[Start of section]
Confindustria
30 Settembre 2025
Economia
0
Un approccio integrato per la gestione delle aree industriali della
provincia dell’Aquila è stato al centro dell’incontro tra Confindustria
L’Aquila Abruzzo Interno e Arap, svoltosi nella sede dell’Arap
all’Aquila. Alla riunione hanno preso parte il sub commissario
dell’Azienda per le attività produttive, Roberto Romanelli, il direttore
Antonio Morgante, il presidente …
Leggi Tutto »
[End of section]
Directions. All of the data shown above must be copied exactly.

Exercise result.
Confindustria
30 Settembre 2025
Economia
0
Un approccio integrato per la gestione delle aree industriali della
provincia dell’Aquila è stato al centro dell’incontro tra Confindustria
L’Aquila Abruzzo Interno e Arap, svoltosi nella sede dell’Arap
all’Aquila. Alla riunione hanno preso parte il sub commissario
dell’Azienda per le attività produttive, Roberto Romanelli, il direttore
Antonio Morgante, il presidente …
Leggi Tutto »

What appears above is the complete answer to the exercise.